- _REQUIRED ACTION_: Your answer must match the records word for word and contain no pictures.

- _SUPPLIED DATA_:

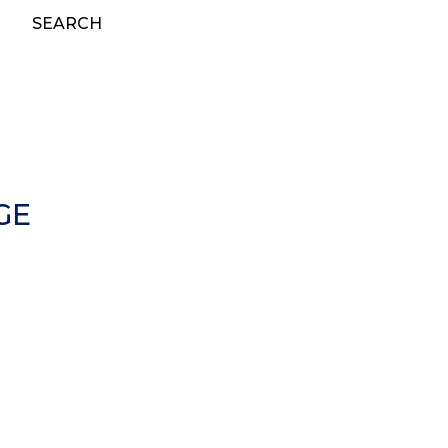
SEARCH
GE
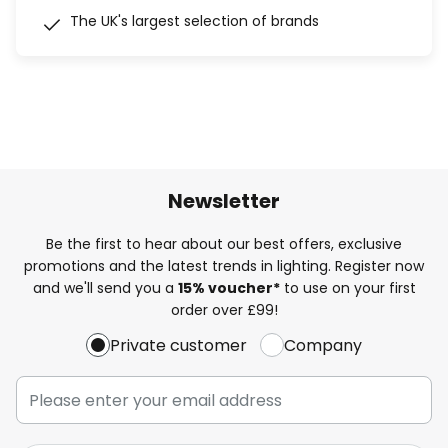
The UK's largest selection of brands
Newsletter
Be the first to hear about our best offers, exclusive
promotions and the latest trends in lighting. Register now
and we'll send you a
15% voucher*
to use on your first
order over £99!
Private customer
Company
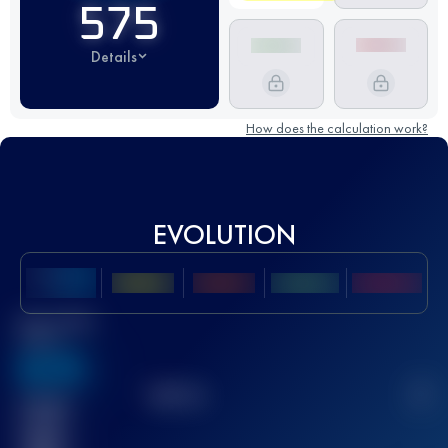
575
Details
How does the calculation work?
EVOLUTION
Best UTMB
Score
636
TOP
10
2
Finished
race(s)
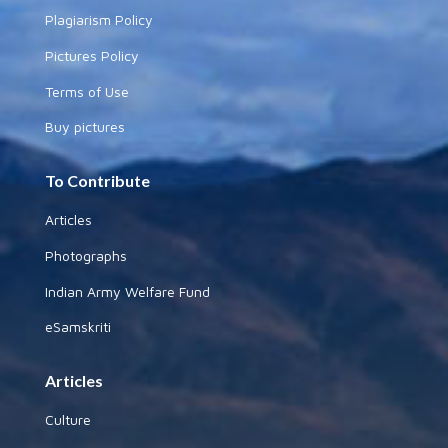
Plagiarism Policy
Pictures Policy
Terms of Use
Buy pictures
To Contribute
Articles
Photographs
Indian Army Welfare Fund
eSamskriti
Articles
Culture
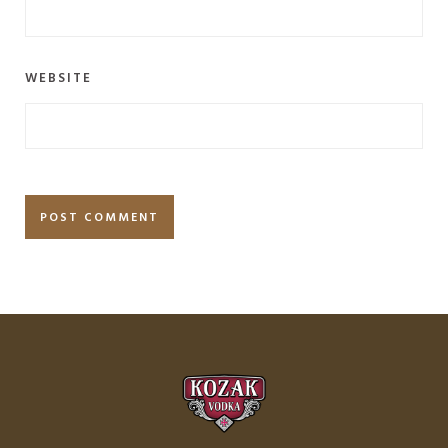
WEBSITE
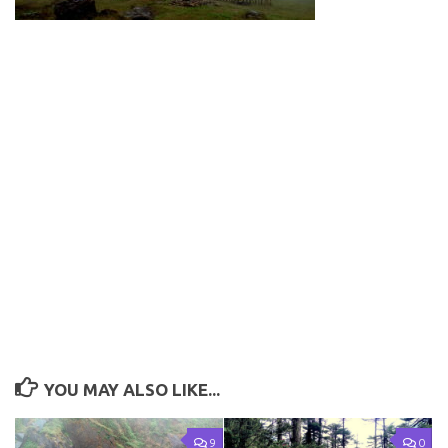
YOU MAY ALSO LIKE...
9
0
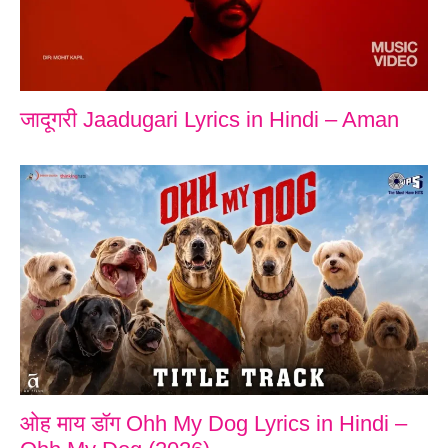
जादूगरी Jaadugari Lyrics in Hindi – Aman
ओह माय डॉग Ohh My Dog Lyrics in Hindi –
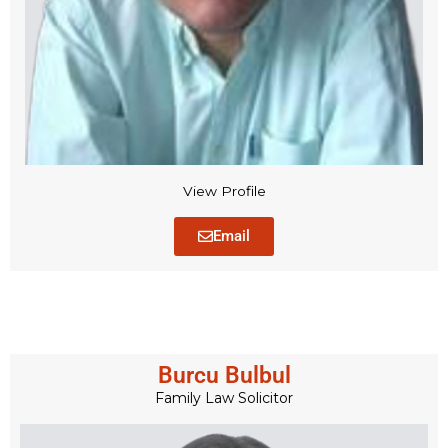
View Profile
Email
Burcu Bulbul
Family Law Solicitor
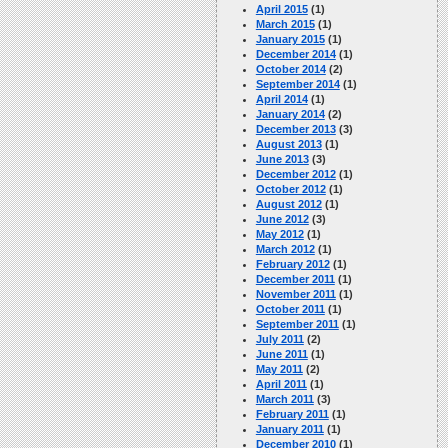
April 2015
(1)
March 2015
(1)
January 2015
(1)
December 2014
(1)
October 2014
(2)
September 2014
(1)
April 2014
(1)
January 2014
(2)
December 2013
(3)
August 2013
(1)
June 2013
(3)
December 2012
(1)
October 2012
(1)
August 2012
(1)
June 2012
(3)
May 2012
(1)
March 2012
(1)
February 2012
(1)
December 2011
(1)
November 2011
(1)
October 2011
(1)
September 2011
(1)
July 2011
(2)
June 2011
(1)
May 2011
(2)
April 2011
(1)
March 2011
(3)
February 2011
(1)
January 2011
(1)
December 2010
(1)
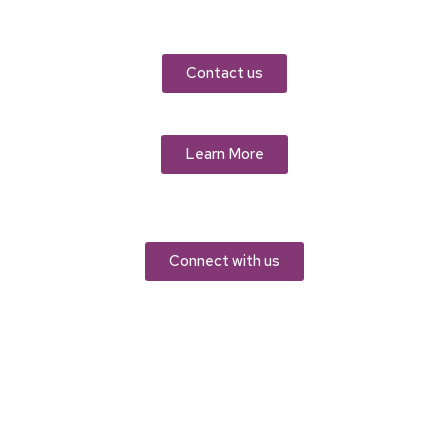
Contact us
Learn More
Connect with us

- _SOLUTION FOR THIS EXERCISE_:
SEARCH
GE
The UK's largest selection of brands
Newsletter
Be the first to hear about our best offers, exclusive
promotions and the latest trends in lighting. Register now
and we'll send you a
15% voucher*
to use on your first
order over £99!
Private customer
Company
575
Details
How does the calculation work?
EVOLUTION
Best UTMB
Score
636
TOP
10
2
Finished
race(s)
Plagiarism Policy
Pictures Policy
Terms of Use
Buy pictures
To Contribute
Articles
Photographs
Indian Army Welfare Fund
eSamskriti
Articles
Culture
WEBSITE
YOU MAY ALSO LIKE...
9
0
जादूगरी Jaadugari Lyrics in Hindi – Aman
ओह माय डॉग Ohh My Dog Lyrics in Hindi –
View Profile
Email
Burcu Bulbul
Family Law Solicitor
April 2015
(1)
March 2015
(1)
January 2015
(1)
December 2014
(1)
October 2014
(2)
September 2014
(1)
April 2014
(1)
January 2014
(2)
December 2013
(3)
August 2013
(1)
June 2013
(3)
December 2012
(1)
October 2012
(1)
August 2012
(1)
June 2012
(3)
May 2012
(1)
March 2012
(1)
February 2012
(1)
December 2011
(1)
November 2011
(1)
October 2011
(1)
September 2011
(1)
July 2011
(2)
June 2011
(1)
May 2011
(2)
April 2011
(1)
March 2011
(3)
February 2011
(1)
January 2011
(1)
December 2010
(1)
Contact us
Learn More
Connect with us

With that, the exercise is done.